### WORK INSTRUCTION
For the entries below, work out how many lines include the string "from", then write only that number.

### PROVIDED DATA
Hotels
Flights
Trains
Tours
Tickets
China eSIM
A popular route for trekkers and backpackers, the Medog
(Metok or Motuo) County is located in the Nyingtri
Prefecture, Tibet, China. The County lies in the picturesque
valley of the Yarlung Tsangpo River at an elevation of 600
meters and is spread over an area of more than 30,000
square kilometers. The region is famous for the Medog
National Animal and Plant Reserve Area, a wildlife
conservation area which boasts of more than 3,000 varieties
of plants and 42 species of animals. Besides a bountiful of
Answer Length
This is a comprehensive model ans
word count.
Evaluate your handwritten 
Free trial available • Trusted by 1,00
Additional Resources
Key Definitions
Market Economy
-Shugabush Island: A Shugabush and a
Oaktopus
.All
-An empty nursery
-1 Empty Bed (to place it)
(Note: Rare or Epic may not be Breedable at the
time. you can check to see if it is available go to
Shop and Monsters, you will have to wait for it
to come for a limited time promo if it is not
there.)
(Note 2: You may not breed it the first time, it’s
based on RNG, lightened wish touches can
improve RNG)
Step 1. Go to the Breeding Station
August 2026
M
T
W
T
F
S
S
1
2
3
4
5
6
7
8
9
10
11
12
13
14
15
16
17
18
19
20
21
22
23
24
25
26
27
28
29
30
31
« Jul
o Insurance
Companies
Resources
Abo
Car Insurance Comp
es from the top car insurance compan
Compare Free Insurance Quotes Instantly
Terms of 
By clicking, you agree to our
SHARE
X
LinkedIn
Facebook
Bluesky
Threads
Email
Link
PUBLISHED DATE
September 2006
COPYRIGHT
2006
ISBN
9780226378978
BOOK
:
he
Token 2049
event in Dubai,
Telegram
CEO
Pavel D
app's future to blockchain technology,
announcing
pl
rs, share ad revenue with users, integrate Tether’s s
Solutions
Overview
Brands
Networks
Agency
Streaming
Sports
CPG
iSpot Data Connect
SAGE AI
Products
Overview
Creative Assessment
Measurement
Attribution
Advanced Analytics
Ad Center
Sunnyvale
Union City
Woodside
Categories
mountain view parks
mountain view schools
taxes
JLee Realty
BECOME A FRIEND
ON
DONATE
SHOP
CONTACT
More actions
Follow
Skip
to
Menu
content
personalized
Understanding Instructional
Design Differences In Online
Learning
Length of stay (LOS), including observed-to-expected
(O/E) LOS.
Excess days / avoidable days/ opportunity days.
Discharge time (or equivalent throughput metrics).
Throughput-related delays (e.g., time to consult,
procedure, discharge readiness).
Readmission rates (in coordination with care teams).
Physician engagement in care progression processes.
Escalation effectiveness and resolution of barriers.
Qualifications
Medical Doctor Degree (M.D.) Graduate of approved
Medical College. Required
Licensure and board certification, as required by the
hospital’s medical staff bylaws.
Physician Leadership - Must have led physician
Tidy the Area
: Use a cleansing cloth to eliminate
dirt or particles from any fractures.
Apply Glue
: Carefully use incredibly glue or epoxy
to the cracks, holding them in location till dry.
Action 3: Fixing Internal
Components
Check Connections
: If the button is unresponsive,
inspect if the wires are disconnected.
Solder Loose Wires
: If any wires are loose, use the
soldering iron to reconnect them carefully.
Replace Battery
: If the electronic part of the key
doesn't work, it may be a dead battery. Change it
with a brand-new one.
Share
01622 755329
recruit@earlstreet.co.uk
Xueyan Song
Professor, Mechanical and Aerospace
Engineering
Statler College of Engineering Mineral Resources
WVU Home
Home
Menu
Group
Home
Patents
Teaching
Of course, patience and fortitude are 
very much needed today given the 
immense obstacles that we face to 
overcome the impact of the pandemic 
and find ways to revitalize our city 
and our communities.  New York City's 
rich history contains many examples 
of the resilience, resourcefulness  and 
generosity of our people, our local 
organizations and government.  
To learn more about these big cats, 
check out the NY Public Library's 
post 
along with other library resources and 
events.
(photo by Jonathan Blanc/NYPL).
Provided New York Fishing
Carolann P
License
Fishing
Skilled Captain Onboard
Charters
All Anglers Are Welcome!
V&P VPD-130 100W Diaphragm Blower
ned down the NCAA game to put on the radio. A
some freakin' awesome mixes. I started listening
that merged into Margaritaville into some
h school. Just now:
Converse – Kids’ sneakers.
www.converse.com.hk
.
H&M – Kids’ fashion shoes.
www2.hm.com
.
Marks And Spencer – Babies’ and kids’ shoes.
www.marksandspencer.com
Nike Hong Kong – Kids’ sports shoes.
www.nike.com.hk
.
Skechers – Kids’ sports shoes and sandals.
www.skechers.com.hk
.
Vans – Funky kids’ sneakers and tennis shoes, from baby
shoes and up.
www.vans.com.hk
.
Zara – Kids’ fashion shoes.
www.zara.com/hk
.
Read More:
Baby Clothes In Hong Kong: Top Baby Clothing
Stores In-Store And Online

### ANSWER SPACE
3